I'm sure there were still plenty of boys for whom it worked. The BSA that I liked, however, had passed into history, much like how chemistry sets were emasculated at about the same time.
The old German chemistry set, Kosmos' All-Chemist, was basically an incarnation of that book. Kosmos' contemporaneous Electronik-Labor series was also an amazing kit that would provide a kid with the equivalent of an Electronic Engineering degree (absent the math).
Kosmos really made amazing kits for teenagers who were fascinated with science and technology.
I scanned in one of their manuals (with their kind permission):
I had a simple kit that was basically a big board with components on it. The components had springs attached. Then you could stick wires in the springs to connect them. It had a book with schematics and info. Not sure who made it.
One think I thank the BSA for is when I moved to Arizona, I thought it was one ugly lifeless brown desert. One of the merit badges required me to identify many types of flora and fauna to a leader while hiking in the desert.
It really opened my eyes to the beauty of the Arizona desert, which I grew to love very much.
The swimming and lifesaving merit badges also made me confident in the water, which I thank the BSA for giving me the impetus to do.
And, of course, the knots have served me well, and I can make fire with one match. I wish the Scouts had taught a lot more woodcraft. They didn't even teach building an emergency shelter.
> They didn't even teach building an emergency shelter.
This is now a requirement. I don't remember the exact merit badge, but one of them had me and a friend huddled up between two logs surrounded by pine boughs for a summer night somewhere in the sierras.
It was cold, but manageable. What got me was a bug of some sort fell into my ear and I spent the whole night alternating between trying to pick out out with my finger, shaking my head wildly in attempt to make it fall out, or just lying there listening to it scurry back and forth in my ear canal.
When I was a kid the badge was called “wilderness survival”. I took it every summer camp because it was so much fun to be sent off into the woods with a bit of food, matches, knife, and rope.
> Improvise a natural shelter.
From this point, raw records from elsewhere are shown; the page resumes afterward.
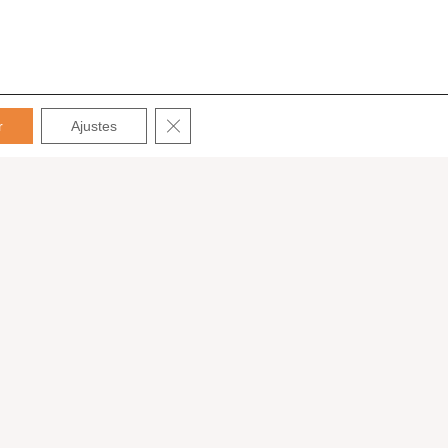
CERRAR EL BANNER DE COOKIES RGPD
r
Ajustes
English
ntacto
ña
+34 652 776 503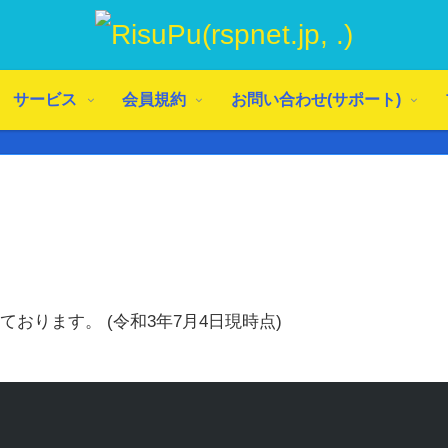
サービス
会員規約
お問い合わせ(サポート)
おります。 (令和3年7月4日現時点)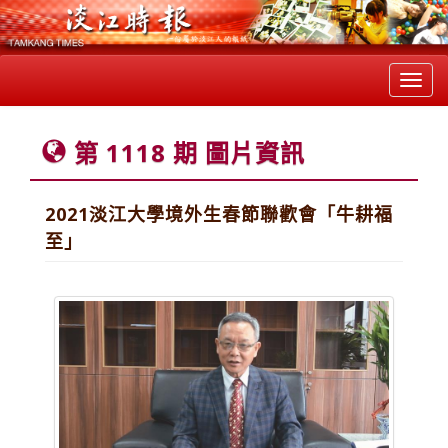
Toggl
navig
第 1118 期 圖片資訊
2021淡江大學境外生春節聯歡會「牛耕福
至」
For the purpose of this demonstration, use techniques that have little negative impact on the environment. Spend a night in your shelter.
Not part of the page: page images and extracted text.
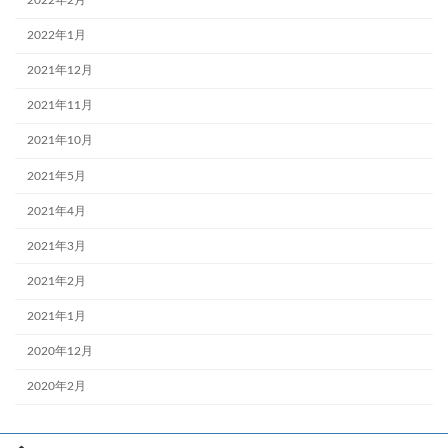
2022年1月
2021年12月
2021年11月
2021年10月
2021年5月
2021年4月
2021年3月
2021年2月
2021年1月
2020年12月
2020年2月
Yeah that was the best. I usually found a tree that was bent over dead and laid fallen branches across each side to form the shelter and then cover in leaves.
Kids today have more oversight and less freedom. God forbid you build a rope bridge because someone might fall off it and sue you to oblivion. Even playing unsupervised around the neighborhood is frowned upon and can result on the police showing up.